You can argue “intangibles” all day, if you’d like, but the truth is the guy that will eventually be the starter when he is healthy is Justise Winslow, who is a more athletic version of Kyle Anderson with better three point shooting potential. Kyle - who still contributed in other ways - is not in his ideal spot in the rotation. When players like Dillon Brooks and Jonas Valanciunas struggle offensively, that will mean off nights for the offense. That hasn’t ever been Anderson’s game.

He is worthy of criticism. He needs to convert opportunities when presented, and his defense on the wings of L.A. simply was not good enough. But to say his insertion in to the lineup is the cause of the recent skid - and not, you know, playing better teams than the Wizards and banged up Trail Blazers - isn’t fair.

GRADE: D

Jonas Valanciunas: 5 points on 10 shots (0-2 from beyond the arc), 5 rebounds, 2 assists, -26 +/- in 25 minutes played

Memphis Grizzlies v LA Clippers Photo by Andrew D. Bernstein/NBAE via Getty Images

Meanwhile, with Jaren Jackson Jr. out, a player that will certainly be counted on to carry more of the offensive load picked a lousy time to play perhaps his worst game of the season. Ivica Zubac, Montrezl Harrell, and the rest of the Clippers front court thoroughly outplayed him and the other Grizzlies bigs - well, everyone except Gorgui Dieng, who posted another double double and was a solid 5-10 from the floor. With both Jaren and Clarke out, this was to be expected to an extent. Jordan Bell played his first meaningful Memphis minutes, and to think he’d be a savior would be unfair to him.

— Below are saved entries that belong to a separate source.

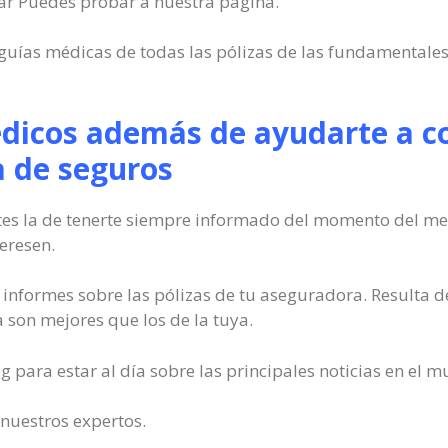
r Puedes probar a nuestra página.
s guías médicas de todas las pólizas de las fundamental
édicos además de ayudarte a co
 de seguros
es la de tenerte siempre informado del momento del merc
eresen.
informes sobre las pólizas de tu aseguradora. Resulta d
a son mejores que los de la tuya.
g para estar al día sobre las principales noticias en el m
 nuestros expertos.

Jonas, however, should have been more capable of helping Ja Morant. Without Jaren and Brandon, the Clippers were able to prioritize clogging the paint and limiting Vanalciunas’ effectiveness. The issues of Anderson and Dillon Brooks shooting didn’t help matters with spacing, but if the Grizzlies are going to survive this tough stretch they are going to need more from Valanciunas. This simply will not cut it.

GRADE: F

QUICK GRADES

  • Ja Morant is slowing down a bit. Especially from three. Perhaps he is regressing a bit to the mean in that area - surely he wasn’t going to maintain the red-hot start to the season from beyond the arc he enjoyed before the All-Star Break. The last three games have also been particularly challenging in terms of opponents for Morant. But for the third straight game, Ja was not able to effectively create for his teammates (only one assist). 16 points on 13 shots is efficient offense for himself. But Ja needs help. It takes made buckets to get assists, and without his running buddy Jaren some issues should be expected. But Morant’s play has a role here as well. GRADE: C-
  • De’Anthony Melton also did not have his best showing. “Mr. Do Something”, as Brevin Knight calls him, was not the player Memphis needs him to be either with the injury bug biting. He took on the brunt of Lou Williams - one of the best reserve guards in the NBA - and limited his scoring output admirably (only 8 points from Sweet Lou). But the Grizzlies require more in terms of scoring and facilitation (5 points and 1 assist in 22 minutes of play) than Melton supplied in this game. I argued for him to be the starter replacing Jaren Jackson Jr. in a feature yesterday. This Melton would not fix that problem. GRADE: D+

There is no three point shooting super hero riding in to save the Grizzlies. Memphis is getting banged up at the worst possible time, and it is important to remember that even when healthy the Grizzlies are the youngest team in the NBA. Continue to manage expectations of this group. They’re in the playoff fight right now, and figure to be the rest of the season. But considering what was expected of them to begin the 2019-2020 campaign, continued growth remains the main goal. Adapting to adversity is just another step in that process.